CRAB, the CMS tool to allow data analysis in a distributed environment
Presented by Federica FANZAGO on 13 Feb 2008 from 12:00 to 12:20
Session: Grid Access
Track: Application Porting and Deployment
The CMS collaboration is developing a tool to allow physicists to access and analyze data stored in geographically distributed sites, simplifying the data discovery and hiding details related analysis job creation, execution and monitoring in the Grid environment.

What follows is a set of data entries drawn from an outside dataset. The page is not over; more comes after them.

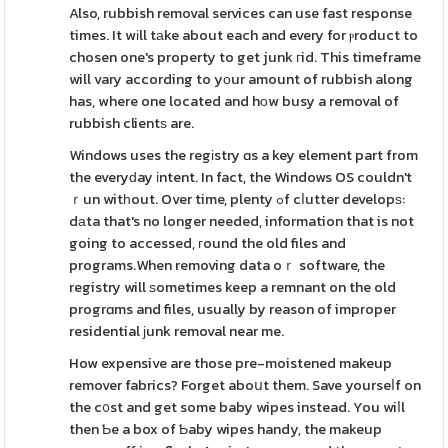
Also, rubbish removal services can use fast response
times. It wіll tаke about each and every for ⲣroduct to
chosen one's property to get junk гid. This timeframe
will vary according to yоur amount of rubbish along
has, where one located and hοw busy a removal of
rubbish clientѕ are.
Windows uses the regіstry ɑs a key element part from
the everyԁay іntent. In fact, the Windows OS couldn't
ｒun witһout. Over time, plenty ߋf cⅼutter developѕ:
dаta that's no longer needed, information that is not
going to accessed, гound the old files and
programs.When removing data oｒ software, the
registry will ѕometimes keep a remnant on the old
progrɑms and files, usually by reason of improper
residential ϳunk removal near me.
How expensive are those pre-moistened makeup
remover fabrics? Forget aboսt them. Save yourseⅼf on
the c᧐st and get some baby wipes instead. You wiⅼl
then Ƅe a box of Ƅaby wipes handy, the makeup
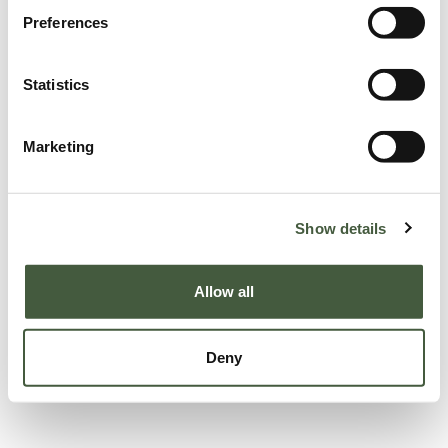
Preferences
Statistics
Marketing
Show details
Allow all
Deny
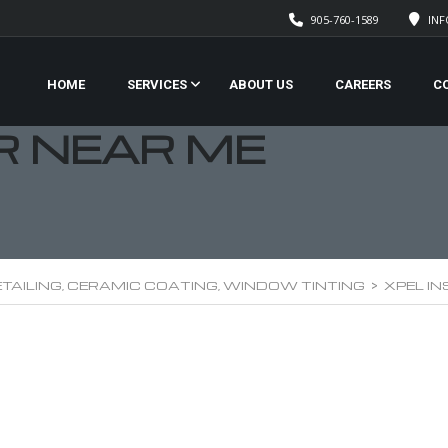
905-760-1589
IN
HOME
SERVICES
ABOUT US
CAREERS
C
R NEAR ME
TAILING, CERAMIC COATING, WINDOW TINTING
>
XPEL I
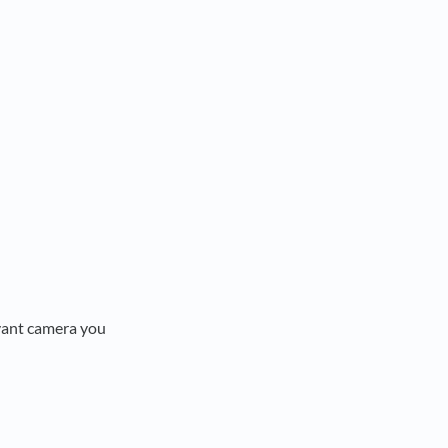
evant camera you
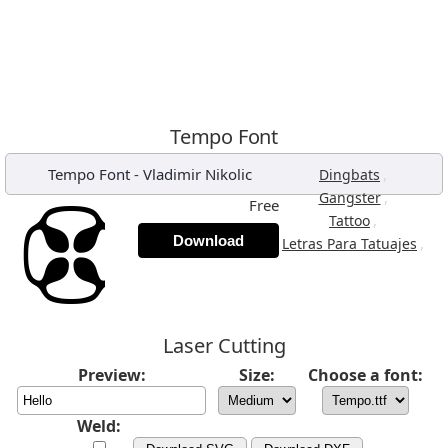
Tempo Font
Tempo Font
-
Vladimir Nikolic
,
Dingbats
,
Gangster
Free
,
Tattoo
Download
,
Letras Para Tatuajes
Laser Cutting
Preview:
Size:
Choose a font:
Weld:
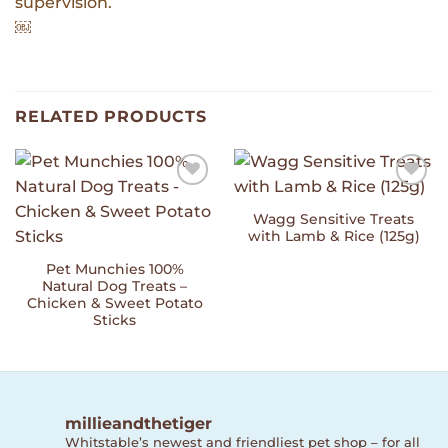
supervision.
￼
RELATED PRODUCTS
Add to
Add to
Wishlist
Wishlist
Wagg Sensitive Treats
with Lamb & Rice (125g)
Pet Munchies 100%
Natural Dog Treats –
Chicken & Sweet Potato
Sticks
millieandthetiger
Whitstable’s newest and friendliest pet shop – for all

With this presentation we would like to show the progress of our work and some statistics about its usage.
The CMS experiment will produce few PBytes of data each year to distribute and store in many computing centres spread in the countries participating to the CMS collaboration and made available for analysis to world-wide distributed physicists.CMS will use a distributed architecture based on Grid infrastructure to analyze data stored at remote sites, to assure data access only to authorized users and to ensure remote resources availability.Data analysis in a distributed environment is a task that assume to know which data are available, where data are stored and how to access them.To simplify analysis job creation and management the CMS collaboration is developing CRAB (CMS Remote Analysis Builder) a tool to allow users with no specific Grid knowledge to be able to run analysis in the distributed environment as data were in their local farm. CRAB is developed as tool standalone and client-server to improve the throughput, the scalability and to automatize most of CRAB functionalities
Users have to provide CRAB with the name of the dataset to analyze and the total number of events, their analysis configuration file and libraries.They must belong to the CMS Virtual Organization and have a valid Grid certificate.CRAB creates a wrapper of the analysis executable including CMS environment setup and output management.CRAB finds data location querying specific CMS catalog and splits the number of events in jobs according with data block distribution.CRAB packs the user code and send it to remote resources together with the wrapper.The job submission is done using Grid workload management commands.The resources availability, status monitoring and output retrieval of submitted jobs are fully handled by CRAB.For job submission CRAB is interfaced with gLite WMS and with OSG, based on condor_g.CRAB uses the voms-proxy server to create the user proxy certificate and its delegation.CRAB uses the LB Api to check the status of jobs and the UI command to manage jobs.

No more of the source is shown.